Tensorflow2.0使用tf.keras
作为核心api
大大减少使用难度。在2.0中主要清理了废弃的和重复的api
,使用keras
和eager execution
轻松构建模型。
pip install tensorflow==2.0.0-beta0 # 预览版
model = keras.Sequential([
keras.layers.Flatten(input_shape=(28, 28)),
keras.layers.Dense(128, activation=tf.nn.relu),
keras.layers.Dense(10, activation=tf.nn.softmax)
])
在模型准备好进行训练之前,它还需要一些配置。这些是在模型的编译(compile)步骤中添加的:
损失函数 —这可以衡量模型在培训过程中的准确程度。 我们希望将此函数最小化以"驱使"模型朝正确的方向拟合。

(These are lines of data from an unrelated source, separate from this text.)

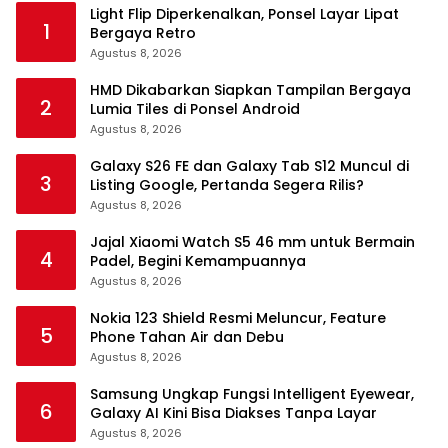
Light Flip Diperkenalkan, Ponsel Layar Lipat
1
Bergaya Retro
Agustus 8, 2026
HMD Dikabarkan Siapkan Tampilan Bergaya
2
Lumia Tiles di Ponsel Android
Agustus 8, 2026
Galaxy S26 FE dan Galaxy Tab S12 Muncul di
3
Listing Google, Pertanda Segera Rilis?
Agustus 8, 2026
Jajal Xiaomi Watch S5 46 mm untuk Bermain
4
Padel, Begini Kemampuannya
Agustus 8, 2026
Nokia 123 Shield Resmi Meluncur, Feature
5
Phone Tahan Air dan Debu
Agustus 8, 2026
Samsung Ungkap Fungsi Intelligent Eyewear,
6
Galaxy AI Kini Bisa Diakses Tanpa Layar
Agustus 8, 2026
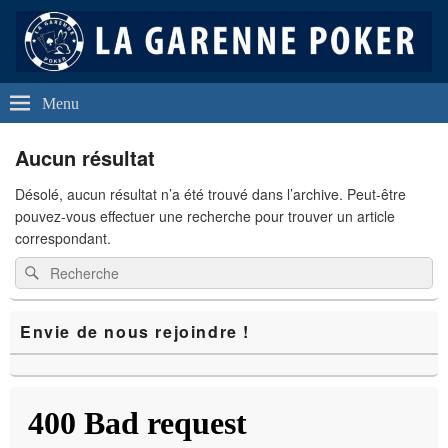
La Garenne Poker
Club de Poker de La Garenne Colombes (92250)
Menu
Aucun résultat
Désolé, aucun résultat n’a été trouvé dans l’archive. Peut-être
pouvez-vous effectuer une recherche pour trouver un article
correspondant.
Recherche :
Rechercher
Zone
Envie de nous rejoindre !
principale
de
widget
pour
la
barre
latérale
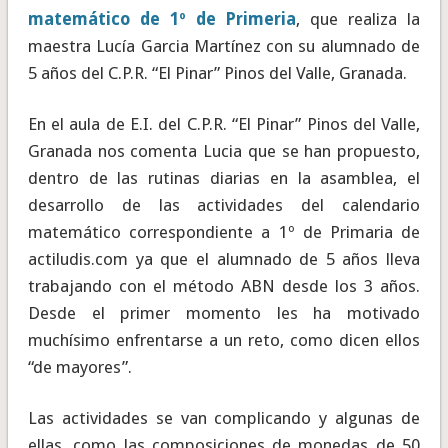
matemático de 1º de Primeria
, que realiza la
maestra Lucía Garcia Martínez con su alumnado de
5 años del C.P.R. “El Pinar” Pinos del Valle, Granada.
En el aula de E.I. del C.P.R. “El Pinar” Pinos del Valle,
Granada nos comenta Lucia que se han propuesto,
dentro de las rutinas diarias en la asamblea, el
desarrollo de las actividades del calendario
matemático correspondiente a 1º de Primaria de
actiludis.com ya que el alumnado de 5 años lleva
trabajando con el método ABN desde los 3 años.
Desde el primer momento les ha motivado
muchísimo enfrentarse a un reto, como dicen ellos
“de mayores”.
Las actividades se van complicando y algunas de
ellas, como las composiciones de monedas de 50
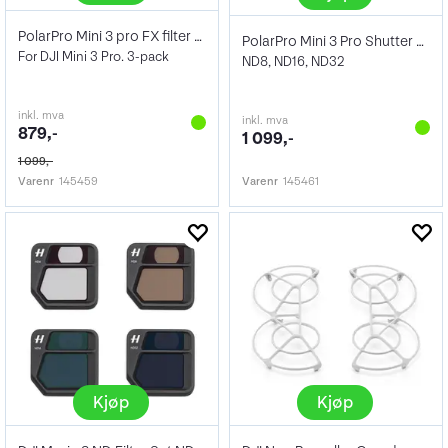
PolarPro Mini 3 pro FX filter Kit
PolarPro Mini 3 Pro Shutter Collection
For DJI Mini 3 Pro. 3-pack
ND8, ND16, ND32
inkl. mva
inkl. mva
879,-
1 099,-
1 099,-
Varenr
145459
Varenr
145461
Kjøp
Kjøp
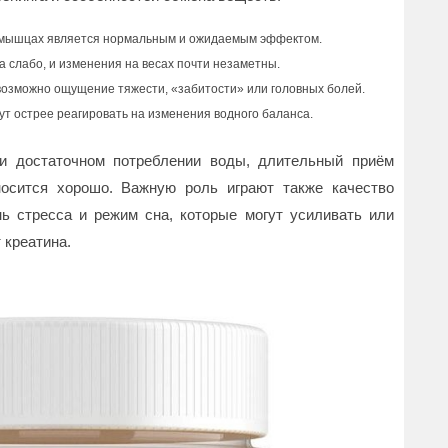
в мышцах является нормальным и ожидаемым эффектом.
 слабо, и изменения на весах почти незаметны.
возможно ощущение тяжести, «забитости» или головных болей.
ут острее реагировать на изменения водного баланса.
 и достаточном потреблении воды, длительный приём
осится хорошо. Важную роль играют также качество
ь стресса и режим сна, которые могут усиливать или
 креатина.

优化器 —这就是模型根据它看到的数据及其损失函数进行更新的方式。
评价方式 —用于监控训练和测试步骤。以下示例使用准确率(accuracy),即正确分类的图像的分数。
model.compile(optimizer='adam',
loss='sparse_categorical_crossentropy',
metrics=['accuracy'])
model.fit(train_images, train_labels, epochs=5)
test_loss, test_acc = model.evaluate(test_images, test_labels)
predictions = model.predict(test_images)
为了防止发生过拟合,最好的解决方案是使用更多训练数据。用更多数据进行训练的模型自然能够更好地泛化。如无法采用这种解决方案,则次优解决方案是使用正则化等技术。这些技术会限制模型可以存储的信息的数量和类型。如果网络只能记住少量模式,那么优化过程将迫使它专注于最突出的模式,因为这些模式更有机会更好地泛化。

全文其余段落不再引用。